--- Provided information Enclosed Below ---
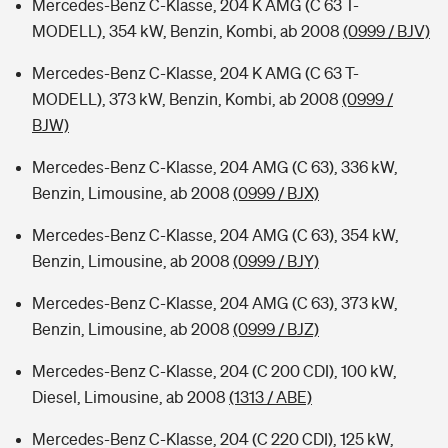
Mercedes-Benz C-Klasse, 204 K AMG (C 63 T-
MODELL), 354 kW, Benzin, Kombi, ab 2008
(0999 / BJV)
Mercedes-Benz C-Klasse, 204 K AMG (C 63 T-
MODELL), 373 kW, Benzin, Kombi, ab 2008
(0999 /
BJW)
Mercedes-Benz C-Klasse, 204 AMG (C 63), 336 kW,
Benzin, Limousine, ab 2008
(0999 / BJX)
Mercedes-Benz C-Klasse, 204 AMG (C 63), 354 kW,
Benzin, Limousine, ab 2008
(0999 / BJY)
Mercedes-Benz C-Klasse, 204 AMG (C 63), 373 kW,
Benzin, Limousine, ab 2008
(0999 / BJZ)
Mercedes-Benz C-Klasse, 204 (C 200 CDI), 100 kW,
Diesel, Limousine, ab 2008
(1313 / ABE)
Mercedes-Benz C-Klasse, 204 (C 220 CDI), 125 kW,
--- End of Enclosed Provided information ---
Work request - What is wanted is the line containing "Diesel, Limousine, ab 2008" and every line after it through the last line of the entries, printed exactly.

Task answer -
Diesel, Limousine, ab 2008
(1313 / ABE)
Mercedes-Benz C-Klasse, 204 (C 220 CDI), 125 kW,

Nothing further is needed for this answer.